Name: ______________________________                                              Quiz number: ______

    Greetings. Please write your name on the line above and write your quiz number but NOT your name on the cover of your blue book. You must turn in BOTH your test copy AND your blue book to receive a passing grade for the quiz.
    Please answer each of the quiz questions as well as you can. Available quiz points are distributed in proportion to the recommended time limits listed in the quiz. The recommended times sum to 45 minutes, but you will be given 55 minutes to complete the quiz. Do the best you can on each question, and keep in mind that plenty of partial credit is available.

Don't forget the Oxy spirit of honor. Please do NOT discuss this quiz AT ALL until 2:30 this afternoon. Good luck!

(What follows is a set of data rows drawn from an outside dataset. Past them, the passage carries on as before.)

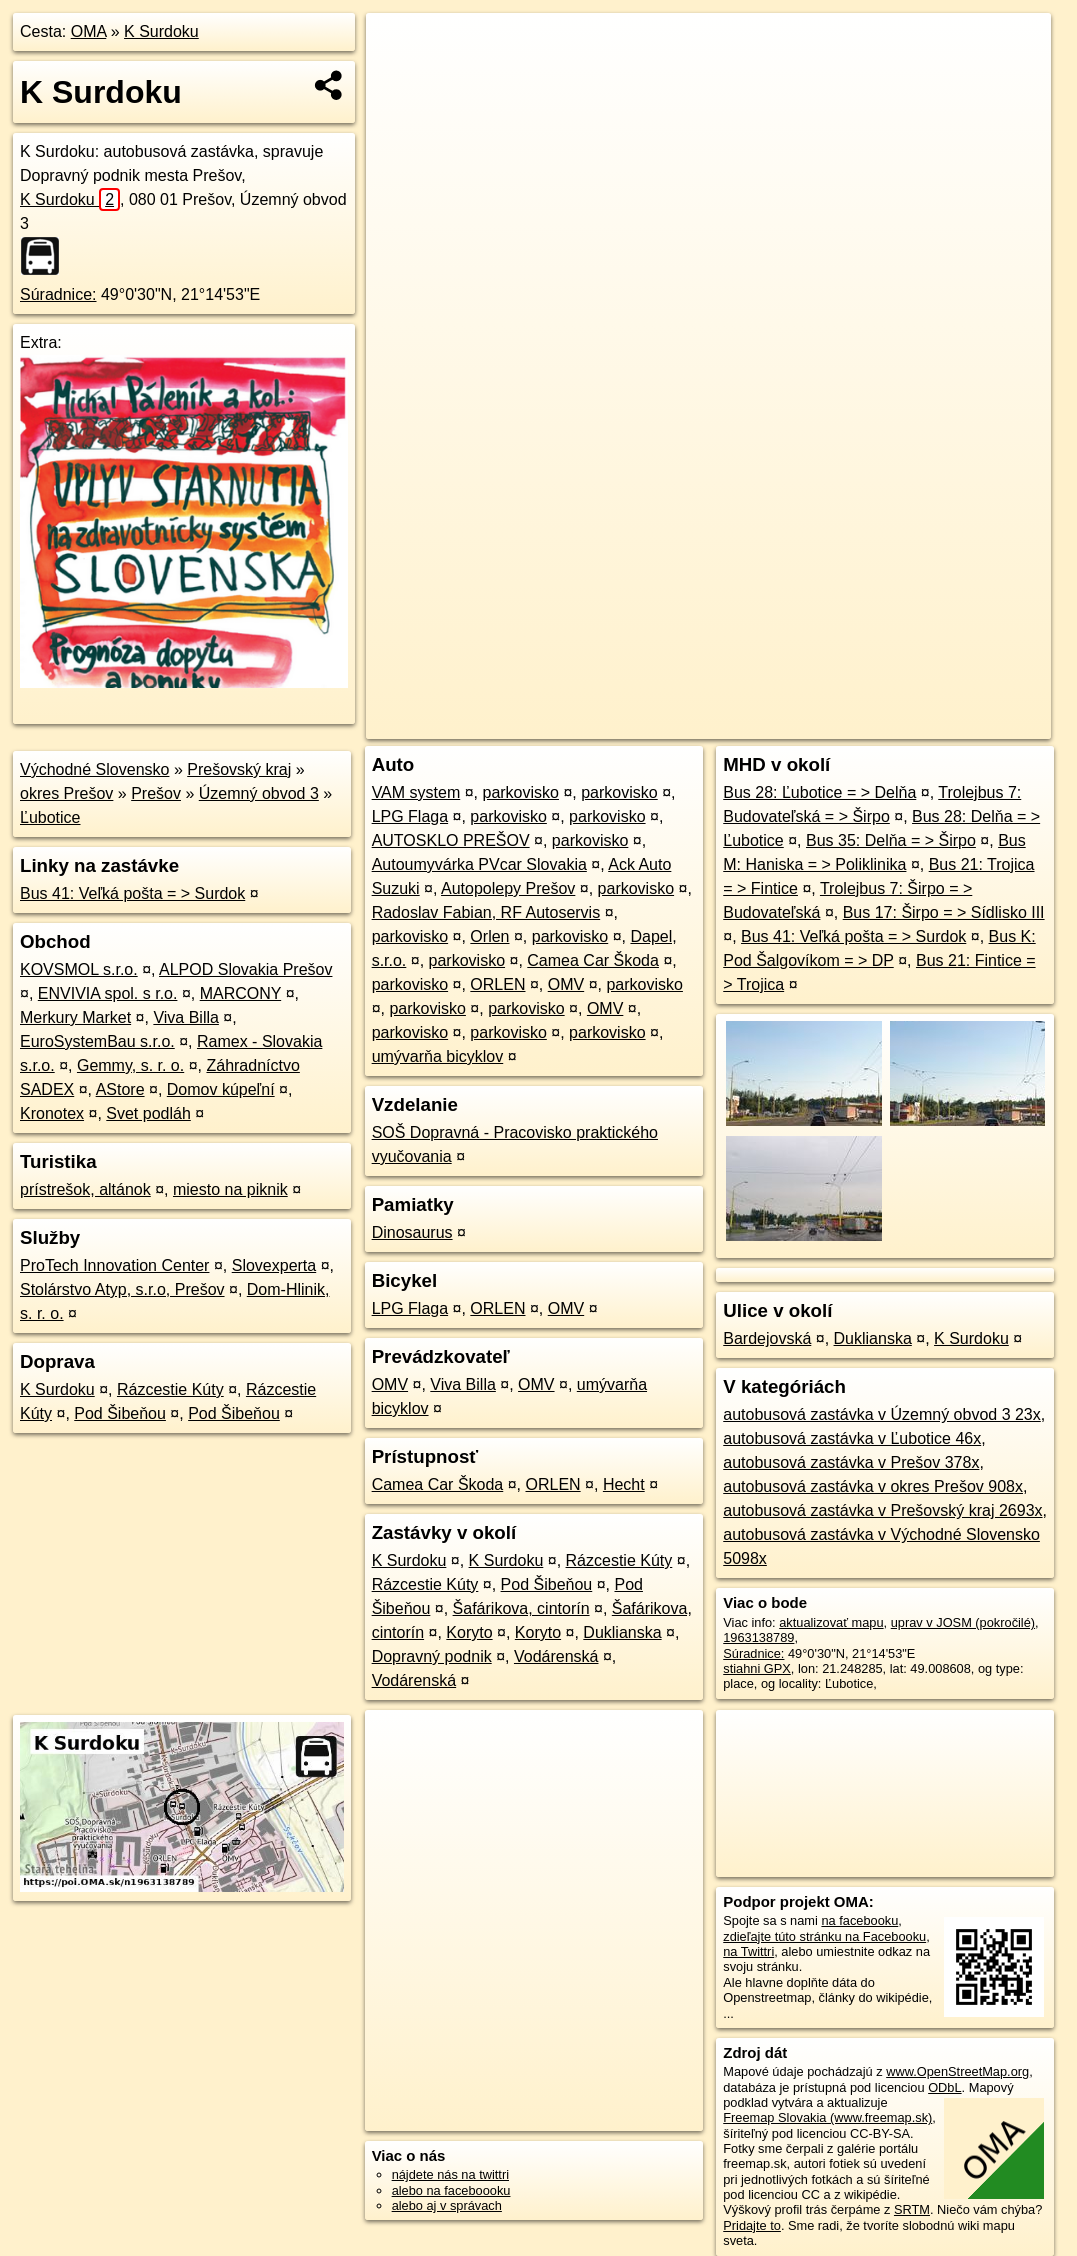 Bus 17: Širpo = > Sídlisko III (944, 912)
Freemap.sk (809, 724)
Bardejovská (767, 1338)
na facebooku (859, 1920)
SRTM (912, 2209)
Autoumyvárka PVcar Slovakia (479, 864)
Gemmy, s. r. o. (130, 1065)
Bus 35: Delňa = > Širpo (891, 840)
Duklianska (622, 1632)
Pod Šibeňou (120, 1413)
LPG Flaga (410, 816)
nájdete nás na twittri (450, 2174)
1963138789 (758, 1637)
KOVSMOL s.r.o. (79, 969)
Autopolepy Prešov (508, 888)
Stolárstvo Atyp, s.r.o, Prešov (122, 1289)
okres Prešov (66, 793)
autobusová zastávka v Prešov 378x (851, 1462)
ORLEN (497, 984)
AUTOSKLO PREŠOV (451, 840)
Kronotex (52, 1113)
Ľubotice (50, 817)
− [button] (400, 78)
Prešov (156, 793)
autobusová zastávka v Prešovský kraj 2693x (882, 1510)
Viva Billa (186, 1017)
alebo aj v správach (447, 2205)
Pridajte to (752, 2225)
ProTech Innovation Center (114, 1265)
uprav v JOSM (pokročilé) (963, 1622)
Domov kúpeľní (221, 1089)
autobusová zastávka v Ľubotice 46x (852, 1438)
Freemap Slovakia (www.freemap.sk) (827, 2117)
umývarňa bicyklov (438, 1056)
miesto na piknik (230, 1189)
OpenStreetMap (706, 724)
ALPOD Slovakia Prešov (245, 969)
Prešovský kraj (239, 769)
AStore (120, 1089)
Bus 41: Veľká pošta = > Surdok (132, 893)
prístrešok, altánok (85, 1189)
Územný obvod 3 (259, 793)
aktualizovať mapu (831, 1622)
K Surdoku (161, 31)
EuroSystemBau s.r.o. (97, 1041)
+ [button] (400, 47)
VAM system (416, 792)
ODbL (944, 2087)
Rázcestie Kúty (170, 1389)
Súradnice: (58, 294)
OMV (566, 984)
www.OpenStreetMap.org (957, 2071)
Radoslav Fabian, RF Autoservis (486, 912)
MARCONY (241, 993)
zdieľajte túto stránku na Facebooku (824, 1936)
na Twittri (748, 1951)
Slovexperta (274, 1265)
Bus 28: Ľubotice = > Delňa (819, 792)
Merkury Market (75, 1017)
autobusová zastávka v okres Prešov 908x (873, 1486)
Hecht (624, 1484)
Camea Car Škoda (593, 960)
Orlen (489, 936)
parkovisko (520, 792)
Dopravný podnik (432, 1656)
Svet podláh (148, 1113)
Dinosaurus (412, 1232)
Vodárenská (556, 1656)
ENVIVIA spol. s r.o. (108, 993)
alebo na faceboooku (451, 2190)
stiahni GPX (757, 1668)
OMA (89, 31)
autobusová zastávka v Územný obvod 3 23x (882, 1414)
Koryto (469, 1632)
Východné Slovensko (94, 769)
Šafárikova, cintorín (521, 1608)
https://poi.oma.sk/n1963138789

    1. (8 minutes) Answer in your blue book any one of the Cooperative Learning Lab (CLL) questions which appears on the page attached to the end of this exam.  (Available only at CLL.)

    2. (9 minutes) When I was in college, I earned a minimum wage of $1.65 per hour, compared to the minimum wage of $5.15 per hour now. The CPI (1982-84=100.0) has risen from 50.0 to 161.2 over the same time period.
    a. Calculate values for the real minimum wage I earned and the current real minimum wage.
    b. Use a supply and demand diagram for unskilled labor (with the real wage on the vertical axis) to illustrate the current real minimum wage. (Hint: don't forget that the minimum wage is a price floor.) Also, be sure to indicate where the number of unemployed workers shows up in your diagram.
    c. What would the minimum wage have to be now to give a current unskilled worker the same purchasing power that I had when I was a minimum-wage worker?

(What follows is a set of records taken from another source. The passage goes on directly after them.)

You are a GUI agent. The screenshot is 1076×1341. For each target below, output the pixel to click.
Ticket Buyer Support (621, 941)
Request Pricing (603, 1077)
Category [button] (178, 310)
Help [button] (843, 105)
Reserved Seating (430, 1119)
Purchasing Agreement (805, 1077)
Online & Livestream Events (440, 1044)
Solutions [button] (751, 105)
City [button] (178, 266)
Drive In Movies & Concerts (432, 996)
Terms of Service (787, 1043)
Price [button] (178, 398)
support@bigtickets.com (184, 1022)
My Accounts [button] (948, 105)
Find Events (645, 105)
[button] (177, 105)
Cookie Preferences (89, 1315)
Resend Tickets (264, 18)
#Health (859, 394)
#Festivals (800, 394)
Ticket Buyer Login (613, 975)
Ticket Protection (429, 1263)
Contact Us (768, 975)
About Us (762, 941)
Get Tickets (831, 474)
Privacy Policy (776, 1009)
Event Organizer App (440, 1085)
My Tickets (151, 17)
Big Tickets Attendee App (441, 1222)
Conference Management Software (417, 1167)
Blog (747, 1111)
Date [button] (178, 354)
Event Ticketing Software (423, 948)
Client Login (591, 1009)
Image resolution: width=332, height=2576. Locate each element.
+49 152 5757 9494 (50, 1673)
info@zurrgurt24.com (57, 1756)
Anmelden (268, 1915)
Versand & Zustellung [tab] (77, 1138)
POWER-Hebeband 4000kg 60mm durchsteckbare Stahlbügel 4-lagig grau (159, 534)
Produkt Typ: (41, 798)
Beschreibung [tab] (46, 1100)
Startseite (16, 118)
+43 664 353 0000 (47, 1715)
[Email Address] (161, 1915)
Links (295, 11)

    3. (6 minutes) Use appropriate words or phrases to fill in the following blanks in your blue book (hint: this is taken from the workbook worksheet, "The basic AD/AS Macro model: Recap"):
    a. In the AD/AS diagram, Y stands for ______ and  P stands for ______.
    b. Types of unemployment: At full employment, ______ unemployment = 0, but ______ unemployment and ______ unemployment remain.
    c. The equation for aggregate demand is AD = ______.
    d. Two reasons that AD slopes downward are ______ and ______.
    e. The reason that SRAS slopes upward is ______.
    f. Two causes for a simultaneous shift of both SRAS and LRAS are ______ and ______.
    g. What change causes SRAS to shift without shifting LRAS? ______

    4. (10 minutes) Suppose that some U.S. government data files get corrupted, and you have to try to figure out what some of the unlabeled values for 1983 correspond to. You know that the full- employment unemployment rate back then was considered to be about 6 percent of the labor force and that the base year for the GDP deflator was 1982. The unlabeled data values are 9.6, 103.9, 3279.1 and 3510.8.
    a. Decide which of the 1983 values are most likely to be: (1) real GDP, (2) full-employment real GDP, (3) the GDP deflator and (4) the unemployment rate.
    b. Depict your information (except the unemployment rate) in an AD/AS diagram.
    c. Does the economy show an inflationary or recessionary gap for 1983? How large?
    d. Carefully explain how the economy would, in theory, self-correct from its 1983 situation. Illustrate the self-correction in your diagram.
 
    5. (12 minutes) Currently, the U.S. unemployment rate is 4.7%. Suppose you are an analyst who shares the conventional view that the full-employment unemployment rate is about 5.5%.
    a. Depict the current U.S. macroeconomic equilibrium in an AD/AS diagram. Use the label "a" for your initial equilibrium and your AD, SRAS and LRAS curves.
    b. In your diagram, show how self-correction would restore the economy's full-employment equilibrium. Use the label "b" for your new equilibrium and for any new curves you draw. Many recent news articles have reported that analysts have been concerned about potential "overheating" and inflation. Based on what you've illustrated, are you surprised? Explain briefly.
    c. Recently there has been evidence of a possible coming recession in Southeast Asia, a major market for U.S. output. Starting again from point "a" in your diagram, show how this foreign recession could affect the U.S. economy. Use the label "c" for your new equilibrium and any new curves you draw. Does this prospect reduce concerns about potential inflation? Explain briefly.
    d. Some economists have argued that in fact we are not in a boom at all. Instead the full-employment unemployment rate has fallen in recent years to, say, 4.5% or so. Again starting from equilibrium "a", illustrate the implication of this development. Use the label "d" for any new curves you draw. Does this reduce concerns about potential inflation? Explain briefly.